Sanguine Spider ran to the little elf’s rescue - and granted him his wish. He would have spared her life if she hadn’t said “Are you in…”
Michael Ellis had been sensible on New Year’s Eve. No loud, overcrowded parties with boisterous yammering fools; no perilous drives home among the drunks and druggies who’d partied too hearty. Nope, for him it was a quiet, reflective evening, with a simple yet elegant and delicious meal, a moderate amount of fine wine, and stimulating conversation with a few like-minded intimates. He awoke, refreshed and clearheaded, on New Year’s Day, just as dawn was breaking, and went out for a peaceful, contemplative walk.
EddyTeddyFreddy spasmatically shoved a giant pancake up his right nostril thereby forcing his brain matter out his left nostril. Not being dead yet, he took it upon his newly found flapjack-like brain to eat his recent nostril excrement in the hopes of regaining his wit and wisdom. Unfortunately, he choked on his frontal lobes just as a giant alligator bit him in the ass, and keeled over stiff as a board into a giant vat of bile.
Upon seeing alterego’s bowels spilt upon the ground, EddyTeddyFreddy became instilled with the hunger of a thousand lions; the sort of thing that can only be satiated by a can of Campbell’s soup. Pragmatic as she is, she hastened to reuse his can opener, not forgetting to bestow him with a forgiving kiss on the cheek on her way up, and became infected with the E. Coli bacteria from his small intestines, and subsequently died on top of him in typical Romeo and Juliet style.
alterego, we have, behind door #2, a very special death in store for you.
The bad news: you’ll have to work late on February 9, 2004.
The good news: that fine administrative assistant (you know, the one with the big…eyes) will be staying on to help you, um, collate documents.
The bad news: it turns out that she was hiding a very BIG secret, and you end up throwing yourself out the 10th floor window of your office building. Splat!
This would be your penance for mistaking Ms. EddyTeddyFreddy for a man. BWHAHAHAHA!
For the female to ask “are you in yet?” of the male is an implied aspersion on his package size. I imagine anyone who has ever heard it would get upset. Especially if they were short as well. If they were mythological creatures, they might come up with a nasty way to cause demise.
I can’t beleive you made me explain that. And I’m sorry about the pun.
Oh, my - well, I TRIED to post the “in” reference in rather - um, subtle terms, as required by the forum rules.
pervert - despite your cleverness, you’ll be struck down by a random asteroid next week. To add insult to injury, you were just about to jump in your outdoor hot tub with the Playmate of the month, and she was just thrilled about the package.

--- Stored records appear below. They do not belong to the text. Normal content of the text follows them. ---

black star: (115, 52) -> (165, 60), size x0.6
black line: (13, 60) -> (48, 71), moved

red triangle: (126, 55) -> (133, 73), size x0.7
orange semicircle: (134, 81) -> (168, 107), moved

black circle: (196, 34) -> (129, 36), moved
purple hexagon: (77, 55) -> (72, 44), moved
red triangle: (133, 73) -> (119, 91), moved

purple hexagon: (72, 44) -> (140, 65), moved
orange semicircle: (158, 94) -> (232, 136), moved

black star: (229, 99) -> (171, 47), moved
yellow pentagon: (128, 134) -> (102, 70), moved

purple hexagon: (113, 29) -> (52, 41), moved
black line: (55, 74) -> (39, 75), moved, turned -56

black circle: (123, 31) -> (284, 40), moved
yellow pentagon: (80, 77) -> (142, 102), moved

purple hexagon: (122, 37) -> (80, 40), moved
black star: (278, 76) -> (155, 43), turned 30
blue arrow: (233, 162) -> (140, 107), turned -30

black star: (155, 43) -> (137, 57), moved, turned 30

So alterego can’t be killed off then; he has to join you all in helping me to celebrate the achievement of the Double Nickel natal anniversary!
Of course, it’ll be such a smashing success that Blonde, alterego, SanguineSpider, pervert, yes, and even tunabreath won’t notice till it’s too late the earthquake that flattens the dance hall and entombs them all. Only ETF survives to tell the tale.